Joint 60th Annual Northeastern/59th Annual North-Central Section Meeting - 2025

Paper No. 15-3
Presentation Time: 2:10 PM

AN ALKENONE-BASED HOLOCENE TEMPERATURE RECORD FOR SOUTHEASTERN GREENLAND FROM KULUSUK LAKE


MADRID, Fiona, Barnard Environmental Science, Lamont Doherty Earth Observatory, Palisades, NY 10964, D'ANDREA, William, Biology and Paleo Environment, Lamont-Doherty Earth Observatory, Columbia University, 61 Route 9W, Palisades, NY 10964, BALASCIO, Nicholas, Bates College, 2 Andrews Rd, Lewiston, ME 04240 and BRADLEY, Raymond S., Department of Geosciences, University of Massachusetts Amherst, 611 North Pleasant Street, Amherst, MA 01003

The Arctic is currently undergoing rapid climate and cryosphere changes due to anthropogenic global warming.

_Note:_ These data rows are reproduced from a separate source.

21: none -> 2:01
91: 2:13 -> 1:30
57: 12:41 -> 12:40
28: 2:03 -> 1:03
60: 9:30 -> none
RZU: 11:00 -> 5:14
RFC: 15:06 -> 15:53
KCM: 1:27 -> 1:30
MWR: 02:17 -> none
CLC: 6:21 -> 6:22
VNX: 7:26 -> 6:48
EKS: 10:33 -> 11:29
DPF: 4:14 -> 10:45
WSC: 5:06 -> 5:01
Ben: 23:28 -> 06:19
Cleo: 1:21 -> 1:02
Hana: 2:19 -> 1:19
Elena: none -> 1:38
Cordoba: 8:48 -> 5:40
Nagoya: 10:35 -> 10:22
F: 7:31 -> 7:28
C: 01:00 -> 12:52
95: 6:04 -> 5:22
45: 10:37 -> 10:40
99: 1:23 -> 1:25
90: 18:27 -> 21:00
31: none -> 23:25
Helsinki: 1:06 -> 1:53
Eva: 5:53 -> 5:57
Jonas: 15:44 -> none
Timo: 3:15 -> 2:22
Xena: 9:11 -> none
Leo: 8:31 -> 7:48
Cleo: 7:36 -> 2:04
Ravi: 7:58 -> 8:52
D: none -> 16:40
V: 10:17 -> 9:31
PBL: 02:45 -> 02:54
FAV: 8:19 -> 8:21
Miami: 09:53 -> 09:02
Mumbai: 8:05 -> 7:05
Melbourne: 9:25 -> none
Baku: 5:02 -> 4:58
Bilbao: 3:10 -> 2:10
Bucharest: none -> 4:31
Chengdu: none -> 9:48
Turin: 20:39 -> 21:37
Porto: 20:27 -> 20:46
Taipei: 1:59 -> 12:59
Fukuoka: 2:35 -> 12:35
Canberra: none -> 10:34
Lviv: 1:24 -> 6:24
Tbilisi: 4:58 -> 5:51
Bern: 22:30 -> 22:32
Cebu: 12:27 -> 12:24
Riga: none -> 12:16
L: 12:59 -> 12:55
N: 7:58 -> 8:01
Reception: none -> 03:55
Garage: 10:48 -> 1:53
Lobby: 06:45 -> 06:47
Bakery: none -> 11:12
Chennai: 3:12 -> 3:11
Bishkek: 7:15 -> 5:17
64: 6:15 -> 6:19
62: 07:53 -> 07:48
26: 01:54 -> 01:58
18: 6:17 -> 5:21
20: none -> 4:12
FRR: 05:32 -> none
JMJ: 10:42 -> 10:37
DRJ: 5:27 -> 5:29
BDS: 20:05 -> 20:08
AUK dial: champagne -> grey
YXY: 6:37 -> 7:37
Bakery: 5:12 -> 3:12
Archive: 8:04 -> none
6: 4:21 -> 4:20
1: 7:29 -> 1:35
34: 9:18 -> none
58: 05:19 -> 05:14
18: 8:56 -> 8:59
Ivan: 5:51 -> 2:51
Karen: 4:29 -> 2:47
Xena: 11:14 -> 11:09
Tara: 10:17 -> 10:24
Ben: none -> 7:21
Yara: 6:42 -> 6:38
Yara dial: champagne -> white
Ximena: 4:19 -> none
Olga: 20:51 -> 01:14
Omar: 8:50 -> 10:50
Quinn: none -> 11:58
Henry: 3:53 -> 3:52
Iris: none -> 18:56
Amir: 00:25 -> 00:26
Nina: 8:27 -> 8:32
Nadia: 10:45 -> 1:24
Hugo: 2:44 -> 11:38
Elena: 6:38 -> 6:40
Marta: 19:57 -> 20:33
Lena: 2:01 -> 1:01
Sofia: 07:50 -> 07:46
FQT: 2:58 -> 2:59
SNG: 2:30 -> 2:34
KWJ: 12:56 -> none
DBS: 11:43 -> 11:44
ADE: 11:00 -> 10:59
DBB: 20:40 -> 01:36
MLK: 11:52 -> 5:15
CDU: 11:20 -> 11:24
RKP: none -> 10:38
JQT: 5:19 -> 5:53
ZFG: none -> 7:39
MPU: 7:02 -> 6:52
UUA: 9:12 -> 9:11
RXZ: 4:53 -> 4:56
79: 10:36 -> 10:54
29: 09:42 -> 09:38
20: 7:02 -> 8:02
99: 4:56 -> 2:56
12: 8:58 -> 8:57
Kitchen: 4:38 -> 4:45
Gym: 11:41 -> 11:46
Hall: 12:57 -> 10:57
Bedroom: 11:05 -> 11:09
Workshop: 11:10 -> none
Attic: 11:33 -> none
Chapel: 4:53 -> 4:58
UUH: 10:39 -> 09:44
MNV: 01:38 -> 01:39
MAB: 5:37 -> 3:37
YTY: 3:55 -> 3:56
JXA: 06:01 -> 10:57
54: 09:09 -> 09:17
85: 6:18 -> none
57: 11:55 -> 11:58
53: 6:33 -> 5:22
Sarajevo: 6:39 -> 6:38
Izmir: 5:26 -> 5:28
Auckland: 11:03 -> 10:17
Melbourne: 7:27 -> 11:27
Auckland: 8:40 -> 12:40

Abundant lakes around the perimeter of the Greenland Ice Sheet contain valuable sediment archives for paleoclimate reconstruction, critical for understanding the sensitivity of arctic regions to climate forcing. Here we report a 12,000 yr-long quantitative summer temperature record from Kulusuk Lake in southeastern Greenland, based on lacustrine alkenone paleothermometry. Lake Kulusuk (65.56° N, 37.12°W) is a 0.8 km2 cirque lake with a maximum depth of 69 m; the lake shares a catchment with two small glaciers. Previously published work (Balascio et al., 2015) reported a continuous record of minerogenic flux to Kulusuk Lake that was used to infer changes in the size of the cirque glaciers. The record documents glacier response across the 8.2 ka Event; glacier demise during the local Holocene Thermal Maximum; and glacier expansion across the Neoglacial period, marked by sporadic episodes of advance, beginning ca. 4.2 ka and culminating in the 20th Century, prior to the recent melting (Balascio et al., 2015). The new summer temperature record from Kulusuk Lake spans the past 12,000 years with sub- to multi-centennial-scale sampling resolution and reveals a temperature range for summer lakewater of up to 8 °C during the past 12,000 yrs. The highest resolution sampling was conducted across two intervals of rapid glacier change: ca. 8.2 ka and 3.9 ka. Inferred temperature and inferred glacier size show remarkable similarity at all time scales analyzed, highlighting the role of summer temperature in determining glacier size in this low arctic maritime region. We will compare these records to examine the sensitivity of small glaciers to temperature forcing and discuss the climate history of Kulusuk Lake with respect to the climate history and dynamics of the greater North Atlantic region.